I am being sanguine, but here is where we get to the really tasty stuff. One of the reasons the FDA remains unruffled is because they say lipstick is topical, not meant for ingestion. Which is why they have strict limits for lead in candy (yes, seriously), but not cosmetics. But others, including our friends at the Campaign for Safe Cosmetics who have led the charge on this topic, point out lipstick does get ingested — and, more to the point, say there is no safe level of lead exposure.

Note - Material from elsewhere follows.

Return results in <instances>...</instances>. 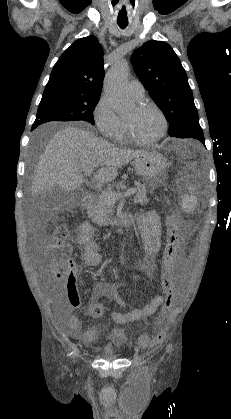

So should you kiss your favorite gloss goodbye? If I were you, I’d do a few things first:

  • Check the FDA list to see if your brand is on it, and to get a sense of which brands are the worst offenders (cough, L’Oréal, cough). If you want even more info, make a visit to the Skin Deep database.
  • To be on the safe side, do kick your lipstick to the curb if you’re pregnant, and don’t let kids play with it if you keep it around; pregnant women and children are especially vulnerable to lead.

To be perfectly honest, lipstick might not be the biggest threat in the world — but if it gets men and women thinking about the health risks posed by many of the products we use each day to smell, look, and feel nice, that’s worth a bit of hoopla.